以上述べた泊累層の各相の特徴を総括的に第 3 表および第 7 図に示す。 この関係から明らかなように, 岩相変化は南北方向に顕著で, 層厚は南に向かって著しく増大している。 そして北部の猿ガ森相が淡水~汽水性の周縁相を示すのに対し, 南部の冷水相は浅海性の, 火砕岩に富む, 厚い堆積相を示している。 このことから北部と南部との層序が多少上下関係であらわされるとしても, 泊累層の堆積過程において, 南北両域に顕著な基盤の差別運動が行なわれたことがわかる [ 以下の [注] 参照 ] 。 冷水相にみられる火山活動は, 南部地域の基盤の沈降運動と密接な関連をもって行なわれたのであろう。 さらに田代相で砂岩泥岩互層が卓越し, 全般に乱堆積の現象が著しいことは, この部分が南北両域の中間部にあたり, 継続的な差別運動によって形成される斜面型の堆積が行なわれたことを示すものであろう。

[注]
後の地質構造の項で述べるように, 砂子又累層堆積前の尻屋層の構造は むしろ東西性の褶曲軸をもつ波曲構造を示していたものと考えられる。 また蒲野沢累層の岩相の側方変化は南北方向に顕著であり, 背斜軸は南に急激に沈下している。 これらのことは 泊累層堆積時の基盤運動および泊累層の層相変化の傾向と密接な関係をもつものと思われる。
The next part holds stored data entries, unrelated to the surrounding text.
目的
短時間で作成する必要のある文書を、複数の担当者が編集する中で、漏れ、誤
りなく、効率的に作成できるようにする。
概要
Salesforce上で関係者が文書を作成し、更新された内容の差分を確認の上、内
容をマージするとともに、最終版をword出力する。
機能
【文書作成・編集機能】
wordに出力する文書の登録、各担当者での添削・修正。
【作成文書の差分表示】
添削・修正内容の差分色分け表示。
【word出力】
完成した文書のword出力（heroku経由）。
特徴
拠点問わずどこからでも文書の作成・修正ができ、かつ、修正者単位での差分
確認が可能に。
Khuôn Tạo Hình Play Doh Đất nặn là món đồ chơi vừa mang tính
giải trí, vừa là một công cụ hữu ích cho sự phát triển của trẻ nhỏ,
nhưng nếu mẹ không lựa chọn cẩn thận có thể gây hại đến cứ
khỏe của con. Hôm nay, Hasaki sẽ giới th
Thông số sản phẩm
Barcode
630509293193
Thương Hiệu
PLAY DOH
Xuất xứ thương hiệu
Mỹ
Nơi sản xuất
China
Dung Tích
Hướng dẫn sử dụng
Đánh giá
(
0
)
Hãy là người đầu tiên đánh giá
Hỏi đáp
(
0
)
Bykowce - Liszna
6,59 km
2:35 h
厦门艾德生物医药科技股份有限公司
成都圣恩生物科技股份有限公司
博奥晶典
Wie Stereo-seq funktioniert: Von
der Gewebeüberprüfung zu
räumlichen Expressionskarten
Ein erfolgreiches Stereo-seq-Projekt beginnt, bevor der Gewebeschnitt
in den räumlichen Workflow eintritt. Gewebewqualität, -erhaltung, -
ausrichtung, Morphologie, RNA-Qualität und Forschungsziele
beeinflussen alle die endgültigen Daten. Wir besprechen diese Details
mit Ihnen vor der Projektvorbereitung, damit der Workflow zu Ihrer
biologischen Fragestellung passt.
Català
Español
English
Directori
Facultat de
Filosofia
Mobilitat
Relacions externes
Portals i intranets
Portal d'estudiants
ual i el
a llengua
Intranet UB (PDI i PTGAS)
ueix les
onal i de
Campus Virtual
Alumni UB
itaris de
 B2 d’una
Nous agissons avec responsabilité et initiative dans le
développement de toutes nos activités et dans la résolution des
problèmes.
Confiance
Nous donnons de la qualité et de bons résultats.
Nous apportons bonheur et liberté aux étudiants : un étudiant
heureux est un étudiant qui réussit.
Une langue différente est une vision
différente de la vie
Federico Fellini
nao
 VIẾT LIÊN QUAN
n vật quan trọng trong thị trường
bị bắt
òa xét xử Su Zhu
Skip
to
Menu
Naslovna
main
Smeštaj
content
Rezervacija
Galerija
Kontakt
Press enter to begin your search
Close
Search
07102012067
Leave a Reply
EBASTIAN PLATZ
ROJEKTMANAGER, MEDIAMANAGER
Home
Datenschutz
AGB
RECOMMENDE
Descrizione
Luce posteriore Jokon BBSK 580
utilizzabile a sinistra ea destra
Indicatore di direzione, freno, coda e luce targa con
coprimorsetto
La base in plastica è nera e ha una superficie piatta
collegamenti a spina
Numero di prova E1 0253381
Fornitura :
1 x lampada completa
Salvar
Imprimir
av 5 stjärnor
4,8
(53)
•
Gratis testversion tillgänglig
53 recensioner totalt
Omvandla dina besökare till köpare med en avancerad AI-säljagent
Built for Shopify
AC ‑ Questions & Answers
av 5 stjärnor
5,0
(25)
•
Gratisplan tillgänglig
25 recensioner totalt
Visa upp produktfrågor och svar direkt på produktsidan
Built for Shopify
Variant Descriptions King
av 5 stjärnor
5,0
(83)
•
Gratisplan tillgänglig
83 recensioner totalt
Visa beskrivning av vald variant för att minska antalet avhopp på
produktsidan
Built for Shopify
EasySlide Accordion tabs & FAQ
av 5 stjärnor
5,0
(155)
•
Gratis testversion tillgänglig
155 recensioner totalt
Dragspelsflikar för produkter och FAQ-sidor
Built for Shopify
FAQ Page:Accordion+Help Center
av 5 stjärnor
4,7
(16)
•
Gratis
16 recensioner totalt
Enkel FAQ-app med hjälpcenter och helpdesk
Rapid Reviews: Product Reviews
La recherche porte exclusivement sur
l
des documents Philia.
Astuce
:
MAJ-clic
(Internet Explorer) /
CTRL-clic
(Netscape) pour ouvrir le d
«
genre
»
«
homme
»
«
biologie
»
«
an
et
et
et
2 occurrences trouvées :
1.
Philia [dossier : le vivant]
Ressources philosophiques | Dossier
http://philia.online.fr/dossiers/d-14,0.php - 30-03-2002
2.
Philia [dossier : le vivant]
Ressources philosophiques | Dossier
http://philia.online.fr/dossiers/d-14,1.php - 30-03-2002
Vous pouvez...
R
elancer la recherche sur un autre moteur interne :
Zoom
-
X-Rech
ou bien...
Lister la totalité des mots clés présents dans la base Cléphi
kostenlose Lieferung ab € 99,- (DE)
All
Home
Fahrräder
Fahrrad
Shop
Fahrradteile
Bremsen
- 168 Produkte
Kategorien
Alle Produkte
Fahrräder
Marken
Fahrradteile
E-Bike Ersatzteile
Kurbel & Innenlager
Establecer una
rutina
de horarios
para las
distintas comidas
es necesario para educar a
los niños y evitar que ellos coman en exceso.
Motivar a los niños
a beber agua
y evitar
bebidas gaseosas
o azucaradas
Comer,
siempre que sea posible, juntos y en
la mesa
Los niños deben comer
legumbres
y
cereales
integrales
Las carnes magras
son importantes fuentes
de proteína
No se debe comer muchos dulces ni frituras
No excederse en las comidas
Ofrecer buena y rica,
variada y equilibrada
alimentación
すでに述べたように蒲野沢累層と泊累層との直接の関係は不明であるが, 構造的には 砂子又累層の下で断層関係で接しているものと思われ(断面図参照), また層序的には 冷水相であらわされる泊累層の下部は, 蒲野沢累層の上部に相当する可能性がある。 したがって, 猿ガ森相を蒲野沢累層下部の周縁相あるいは基底部相とみなすことも可能である [ 以下の [注] 参照 ]

[注]
棚井敏雅 10) はかつて下北炭礦付近産の植物化石群を台島植物群とみなした。 しかし一般には後期中新世の植物群と考えられているようである。 最近 亘理俊次 14) は中島全二によって採取された猿ガ森層中の珪化木を鑑定した結果, Glyptostroboxylon cunninghamioides WATARI および Liquidambar formosana HANCE が含まれていることを明らかにした。 このことは上記植物化石群が, 台島植物群に相当する可能性をより強めるものであろう。

II.3.3 砂子又累層 [ 以下の [注] 参照 ]

[注]
桑野幸夫 17) (1958)の命名にもとづく。 大塚弥之助の田名部層は本累層の一部を占めるものと思われる。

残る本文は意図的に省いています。